Nothing but the pictures should be left out when you copy the records exactly.

(Document layout detection data)
==========

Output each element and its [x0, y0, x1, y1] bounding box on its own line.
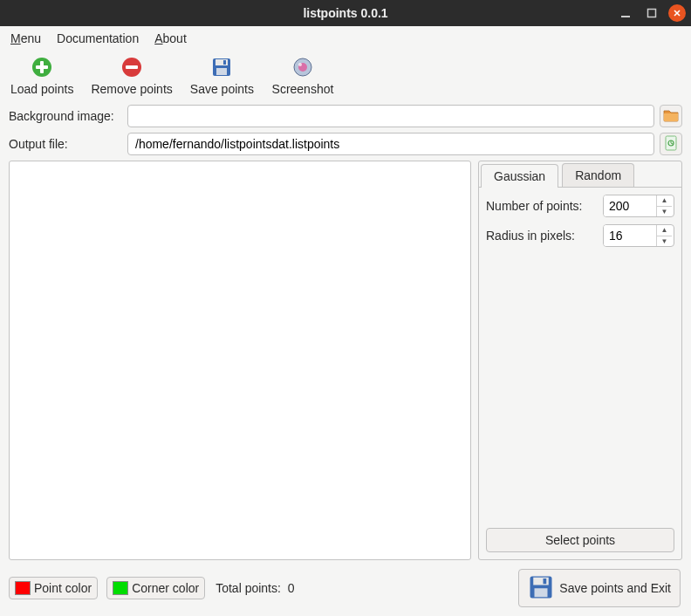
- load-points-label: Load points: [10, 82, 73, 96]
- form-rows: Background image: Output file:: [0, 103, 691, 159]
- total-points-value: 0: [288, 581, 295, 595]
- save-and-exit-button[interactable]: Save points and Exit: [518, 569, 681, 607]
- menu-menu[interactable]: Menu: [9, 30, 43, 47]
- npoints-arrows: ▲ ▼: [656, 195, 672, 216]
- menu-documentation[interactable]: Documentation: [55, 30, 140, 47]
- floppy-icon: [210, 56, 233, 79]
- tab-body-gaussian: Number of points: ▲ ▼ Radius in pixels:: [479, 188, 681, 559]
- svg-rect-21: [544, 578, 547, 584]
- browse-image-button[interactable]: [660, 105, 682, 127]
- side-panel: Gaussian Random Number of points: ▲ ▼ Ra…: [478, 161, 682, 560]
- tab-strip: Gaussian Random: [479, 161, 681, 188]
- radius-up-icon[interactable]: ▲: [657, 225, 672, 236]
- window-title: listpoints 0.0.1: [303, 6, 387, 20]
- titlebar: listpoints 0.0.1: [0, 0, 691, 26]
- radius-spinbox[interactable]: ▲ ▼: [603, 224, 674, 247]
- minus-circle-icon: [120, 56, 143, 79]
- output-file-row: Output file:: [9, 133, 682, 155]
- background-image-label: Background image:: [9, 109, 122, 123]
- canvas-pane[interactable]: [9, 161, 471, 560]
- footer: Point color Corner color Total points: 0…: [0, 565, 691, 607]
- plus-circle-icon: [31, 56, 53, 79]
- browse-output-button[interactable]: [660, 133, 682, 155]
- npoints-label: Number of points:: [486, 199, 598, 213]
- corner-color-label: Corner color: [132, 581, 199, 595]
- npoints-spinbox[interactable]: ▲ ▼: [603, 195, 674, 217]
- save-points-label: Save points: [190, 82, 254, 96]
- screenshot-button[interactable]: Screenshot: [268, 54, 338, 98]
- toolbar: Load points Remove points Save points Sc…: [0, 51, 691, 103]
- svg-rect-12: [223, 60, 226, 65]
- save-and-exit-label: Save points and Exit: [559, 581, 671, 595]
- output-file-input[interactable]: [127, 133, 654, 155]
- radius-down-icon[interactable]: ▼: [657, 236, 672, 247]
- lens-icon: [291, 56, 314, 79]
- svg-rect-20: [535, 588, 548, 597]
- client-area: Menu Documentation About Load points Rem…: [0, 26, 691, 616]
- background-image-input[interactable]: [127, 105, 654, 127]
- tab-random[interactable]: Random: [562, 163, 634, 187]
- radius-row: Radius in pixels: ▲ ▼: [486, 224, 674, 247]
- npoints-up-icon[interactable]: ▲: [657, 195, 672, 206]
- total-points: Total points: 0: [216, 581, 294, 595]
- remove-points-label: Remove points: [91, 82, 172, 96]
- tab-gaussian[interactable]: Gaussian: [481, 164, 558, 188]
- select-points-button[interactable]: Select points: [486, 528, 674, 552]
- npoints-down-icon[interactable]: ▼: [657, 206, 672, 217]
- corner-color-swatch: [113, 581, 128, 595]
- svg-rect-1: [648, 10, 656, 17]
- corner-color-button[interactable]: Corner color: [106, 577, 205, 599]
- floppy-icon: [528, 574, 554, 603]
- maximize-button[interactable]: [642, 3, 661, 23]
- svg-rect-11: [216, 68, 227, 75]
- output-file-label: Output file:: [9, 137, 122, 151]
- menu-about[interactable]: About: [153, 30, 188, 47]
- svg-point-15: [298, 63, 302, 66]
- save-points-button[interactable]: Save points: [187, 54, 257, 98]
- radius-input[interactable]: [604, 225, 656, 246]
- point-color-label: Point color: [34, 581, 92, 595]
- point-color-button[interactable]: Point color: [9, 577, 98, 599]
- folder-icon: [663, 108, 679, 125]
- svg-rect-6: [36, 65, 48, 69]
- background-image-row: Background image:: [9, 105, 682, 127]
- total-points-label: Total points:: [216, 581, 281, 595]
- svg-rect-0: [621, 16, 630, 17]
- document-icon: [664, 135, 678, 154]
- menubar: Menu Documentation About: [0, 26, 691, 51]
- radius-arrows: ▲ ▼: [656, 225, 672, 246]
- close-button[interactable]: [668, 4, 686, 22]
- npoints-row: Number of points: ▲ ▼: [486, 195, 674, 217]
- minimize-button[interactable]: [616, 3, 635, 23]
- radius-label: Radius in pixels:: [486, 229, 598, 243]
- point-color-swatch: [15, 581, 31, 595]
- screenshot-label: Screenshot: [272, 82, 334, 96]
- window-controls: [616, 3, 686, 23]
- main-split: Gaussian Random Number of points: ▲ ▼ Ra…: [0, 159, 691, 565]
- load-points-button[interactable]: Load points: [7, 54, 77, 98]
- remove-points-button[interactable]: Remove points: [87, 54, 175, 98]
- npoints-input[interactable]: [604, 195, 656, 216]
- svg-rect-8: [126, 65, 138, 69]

==========

● **Expected answer**
Output each element and its [x0, y0, x1, y1] bounding box on its own line.
- load-points-label: Load points: [10, 82, 73, 96]
- form-rows: Background image: Output file:: [0, 103, 691, 159]
- total-points-value: 0: [288, 581, 295, 595]
- save-and-exit-button[interactable]: Save points and Exit: [518, 569, 681, 607]
- menu-menu[interactable]: Menu: [9, 30, 43, 47]
- npoints-arrows: ▲ ▼: [656, 195, 672, 216]
- menu-documentation[interactable]: Documentation: [55, 30, 140, 47]
- floppy-icon: [210, 56, 233, 79]
- tab-body-gaussian: Number of points: ▲ ▼ Radius in pixels:: [479, 188, 681, 559]
- svg-rect-21: [544, 578, 547, 584]
- browse-image-button[interactable]: [660, 105, 682, 127]
- side-panel: Gaussian Random Number of points: ▲ ▼ Ra…: [478, 161, 682, 560]
- tab-strip: Gaussian Random: [479, 161, 681, 188]
- radius-up-icon[interactable]: ▲: [657, 225, 672, 236]
- window-title: listpoints 0.0.1: [303, 6, 387, 20]
- titlebar: listpoints 0.0.1: [0, 0, 691, 26]
- radius-spinbox[interactable]: ▲ ▼: [603, 224, 674, 247]
- minus-circle-icon: [120, 56, 143, 79]
- output-file-row: Output file:: [9, 133, 682, 155]
- background-image-label: Background image:: [9, 109, 122, 123]
- canvas-pane[interactable]: [9, 161, 471, 560]
- footer: Point color Corner color Total points: 0…: [0, 565, 691, 607]
- plus-circle-icon: [31, 56, 53, 79]
- browse-output-button[interactable]: [660, 133, 682, 155]
- npoints-label: Number of points:: [486, 199, 598, 213]
- corner-color-label: Corner color: [132, 581, 199, 595]
- npoints-spinbox[interactable]: ▲ ▼: [603, 195, 674, 217]
- save-points-label: Save points: [190, 82, 254, 96]
- screenshot-button[interactable]: Screenshot: [268, 54, 338, 98]
- toolbar: Load points Remove points Save points Sc…: [0, 51, 691, 103]
- svg-rect-12: [223, 60, 226, 65]
- save-and-exit-label: Save points and Exit: [559, 581, 671, 595]
- output-file-input[interactable]: [127, 133, 654, 155]
- radius-down-icon[interactable]: ▼: [657, 236, 672, 247]
- lens-icon: [291, 56, 314, 79]
- svg-rect-20: [535, 588, 548, 597]
- client-area: Menu Documentation About Load points Rem…: [0, 26, 691, 616]
- background-image-input[interactable]: [127, 105, 654, 127]
- tab-random[interactable]: Random: [562, 163, 634, 187]
- radius-row: Radius in pixels: ▲ ▼: [486, 224, 674, 247]
- npoints-up-icon[interactable]: ▲: [657, 195, 672, 206]
- total-points: Total points: 0: [216, 581, 294, 595]
- remove-points-label: Remove points: [91, 82, 172, 96]
- tab-gaussian[interactable]: Gaussian: [481, 164, 558, 188]
- select-points-button[interactable]: Select points: [486, 528, 674, 552]
- npoints-down-icon[interactable]: ▼: [657, 206, 672, 217]
- corner-color-swatch: [113, 581, 128, 595]
- svg-rect-1: [648, 10, 656, 17]
- corner-color-button[interactable]: Corner color: [106, 577, 205, 599]
- floppy-icon: [528, 574, 554, 603]
- maximize-button[interactable]: [642, 3, 661, 23]
- svg-rect-11: [216, 68, 227, 75]
- output-file-label: Output file:: [9, 137, 122, 151]
- menu-about[interactable]: About: [153, 30, 188, 47]
- svg-point-15: [298, 63, 302, 66]
- save-points-button[interactable]: Save points: [187, 54, 257, 98]
- radius-input[interactable]: [604, 225, 656, 246]
- point-color-label: Point color: [34, 581, 92, 595]
- point-color-button[interactable]: Point color: [9, 577, 98, 599]
- folder-icon: [663, 108, 679, 125]
- svg-rect-6: [36, 65, 48, 69]
- background-image-row: Background image:: [9, 105, 682, 127]
- total-points-label: Total points:: [216, 581, 281, 595]
- svg-rect-0: [621, 16, 630, 17]
- document-icon: [664, 135, 678, 154]
- menubar: Menu Documentation About: [0, 26, 691, 51]
- radius-arrows: ▲ ▼: [656, 225, 672, 246]
- close-button[interactable]: [668, 4, 686, 22]
- npoints-row: Number of points: ▲ ▼: [486, 195, 674, 217]
- minimize-button[interactable]: [616, 3, 635, 23]
- radius-label: Radius in pixels:: [486, 229, 598, 243]
- point-color-swatch: [15, 581, 31, 595]
- screenshot-label: Screenshot: [272, 82, 334, 96]
- window-controls: [616, 3, 686, 23]
- main-split: Gaussian Random Number of points: ▲ ▼ Ra…: [0, 159, 691, 565]
- load-points-button[interactable]: Load points: [7, 54, 77, 98]
- remove-points-button[interactable]: Remove points: [87, 54, 175, 98]
- npoints-input[interactable]: [604, 195, 656, 216]
- svg-rect-8: [126, 65, 138, 69]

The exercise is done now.